_WHAT TO DO_. The data is to be transcribed in full, with nothing missed.
◆ ◆ ◆ ◆ ◆ ◆ ◆
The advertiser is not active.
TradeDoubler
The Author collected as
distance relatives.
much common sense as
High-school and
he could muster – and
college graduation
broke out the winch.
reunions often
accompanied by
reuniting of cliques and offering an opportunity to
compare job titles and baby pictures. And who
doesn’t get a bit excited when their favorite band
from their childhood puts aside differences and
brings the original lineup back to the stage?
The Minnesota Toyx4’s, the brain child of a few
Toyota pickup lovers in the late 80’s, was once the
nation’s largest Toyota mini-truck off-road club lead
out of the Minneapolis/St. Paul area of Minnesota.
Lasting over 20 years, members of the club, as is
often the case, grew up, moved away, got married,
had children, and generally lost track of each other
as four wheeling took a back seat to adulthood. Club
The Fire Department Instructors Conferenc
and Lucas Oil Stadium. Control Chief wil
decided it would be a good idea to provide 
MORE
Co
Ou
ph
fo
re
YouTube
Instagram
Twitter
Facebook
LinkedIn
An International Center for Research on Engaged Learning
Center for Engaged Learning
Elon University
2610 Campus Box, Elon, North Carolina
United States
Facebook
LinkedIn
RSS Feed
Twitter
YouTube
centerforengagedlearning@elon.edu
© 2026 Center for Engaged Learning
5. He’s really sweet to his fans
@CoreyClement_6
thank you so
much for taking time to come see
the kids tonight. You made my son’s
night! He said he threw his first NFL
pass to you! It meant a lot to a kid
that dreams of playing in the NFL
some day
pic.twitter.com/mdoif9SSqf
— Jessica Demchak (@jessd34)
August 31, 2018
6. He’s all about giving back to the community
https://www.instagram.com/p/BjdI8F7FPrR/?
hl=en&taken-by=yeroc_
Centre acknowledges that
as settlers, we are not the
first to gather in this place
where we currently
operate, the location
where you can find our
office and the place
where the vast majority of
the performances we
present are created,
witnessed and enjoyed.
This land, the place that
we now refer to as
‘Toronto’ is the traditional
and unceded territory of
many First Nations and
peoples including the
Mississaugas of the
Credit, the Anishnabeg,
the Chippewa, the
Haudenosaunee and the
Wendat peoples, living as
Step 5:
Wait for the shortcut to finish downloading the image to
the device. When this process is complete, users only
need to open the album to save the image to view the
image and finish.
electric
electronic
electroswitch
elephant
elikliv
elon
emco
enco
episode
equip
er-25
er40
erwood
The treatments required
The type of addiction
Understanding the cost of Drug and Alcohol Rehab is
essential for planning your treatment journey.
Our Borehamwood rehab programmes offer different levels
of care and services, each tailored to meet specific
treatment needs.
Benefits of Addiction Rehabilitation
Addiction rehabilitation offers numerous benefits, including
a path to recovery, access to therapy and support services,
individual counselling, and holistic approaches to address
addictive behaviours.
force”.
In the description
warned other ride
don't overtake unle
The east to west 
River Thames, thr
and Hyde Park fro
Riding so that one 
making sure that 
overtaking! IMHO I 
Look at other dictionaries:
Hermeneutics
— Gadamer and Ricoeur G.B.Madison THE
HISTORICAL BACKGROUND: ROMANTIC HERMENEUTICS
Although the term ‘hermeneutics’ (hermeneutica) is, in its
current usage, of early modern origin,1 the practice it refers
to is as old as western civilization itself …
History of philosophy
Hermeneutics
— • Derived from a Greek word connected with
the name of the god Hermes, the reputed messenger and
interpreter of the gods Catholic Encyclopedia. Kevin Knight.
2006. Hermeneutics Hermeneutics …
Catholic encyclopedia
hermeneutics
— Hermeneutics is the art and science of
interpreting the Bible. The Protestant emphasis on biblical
◆ ◆ ◆ ◆ ◆ ◆ ◆
_RESULT OF THIS EXERCISE_.
The advertiser is not active.
TradeDoubler
The Author collected as
distance relatives.
much common sense as
High-school and
he could muster – and
college graduation
broke out the winch.
reunions often
accompanied by
reuniting of cliques and offering an opportunity to
compare job titles and baby pictures. And who
doesn’t get a bit excited when their favorite band
from their childhood puts aside differences and
brings the original lineup back to the stage?
The Minnesota Toyx4’s, the brain child of a few
Toyota pickup lovers in the late 80’s, was once the
nation’s largest Toyota mini-truck off-road club lead
out of the Minneapolis/St. Paul area of Minnesota.
Lasting over 20 years, members of the club, as is
often the case, grew up, moved away, got married,
had children, and generally lost track of each other
as four wheeling took a back seat to adulthood. Club
The Fire Department Instructors Conferenc
and Lucas Oil Stadium. Control Chief wil
decided it would be a good idea to provide 
MORE
Co
Ou
ph
fo
re
YouTube
Instagram
Twitter
Facebook
LinkedIn
An International Center for Research on Engaged Learning
Center for Engaged Learning
Elon University
2610 Campus Box, Elon, North Carolina
United States
Facebook
LinkedIn
RSS Feed
Twitter
YouTube
centerforengagedlearning@elon.edu
© 2026 Center for Engaged Learning
5. He’s really sweet to his fans
@CoreyClement_6
thank you so
much for taking time to come see
the kids tonight. You made my son’s
night! He said he threw his first NFL
pass to you! It meant a lot to a kid
that dreams of playing in the NFL
some day
pic.twitter.com/mdoif9SSqf
— Jessica Demchak (@jessd34)
August 31, 2018
6. He’s all about giving back to the community
https://www.instagram.com/p/BjdI8F7FPrR/?
hl=en&taken-by=yeroc_
Centre acknowledges that
as settlers, we are not the
first to gather in this place
where we currently
operate, the location
where you can find our
office and the place
where the vast majority of
the performances we
present are created,
witnessed and enjoyed.
This land, the place that
we now refer to as
‘Toronto’ is the traditional
and unceded territory of
many First Nations and
peoples including the
Mississaugas of the
Credit, the Anishnabeg,
the Chippewa, the
Haudenosaunee and the
Wendat peoples, living as
Step 5:
Wait for the shortcut to finish downloading the image to
the device. When this process is complete, users only
need to open the album to save the image to view the
image and finish.
electric
electronic
electroswitch
elephant
elikliv
elon
emco
enco
episode
equip
er-25
er40
erwood
The treatments required
The type of addiction
Understanding the cost of Drug and Alcohol Rehab is
essential for planning your treatment journey.
Our Borehamwood rehab programmes offer different levels
of care and services, each tailored to meet specific
treatment needs.
Benefits of Addiction Rehabilitation
Addiction rehabilitation offers numerous benefits, including
a path to recovery, access to therapy and support services,
individual counselling, and holistic approaches to address
addictive behaviours.
force”.
In the description
warned other ride
don't overtake unle
The east to west 
River Thames, thr
and Hyde Park fro
Riding so that one 
making sure that 
overtaking! IMHO I 
Look at other dictionaries:
Hermeneutics
— Gadamer and Ricoeur G.B.Madison THE
HISTORICAL BACKGROUND: ROMANTIC HERMENEUTICS
Although the term ‘hermeneutics’ (hermeneutica) is, in its
current usage, of early modern origin,1 the practice it refers
to is as old as western civilization itself …
History of philosophy
Hermeneutics
— • Derived from a Greek word connected with
the name of the god Hermes, the reputed messenger and
interpreter of the gods Catholic Encyclopedia. Kevin Knight.
2006. Hermeneutics Hermeneutics …
Catholic encyclopedia
hermeneutics
— Hermeneutics is the art and science of
interpreting the Bible. The Protestant emphasis on biblical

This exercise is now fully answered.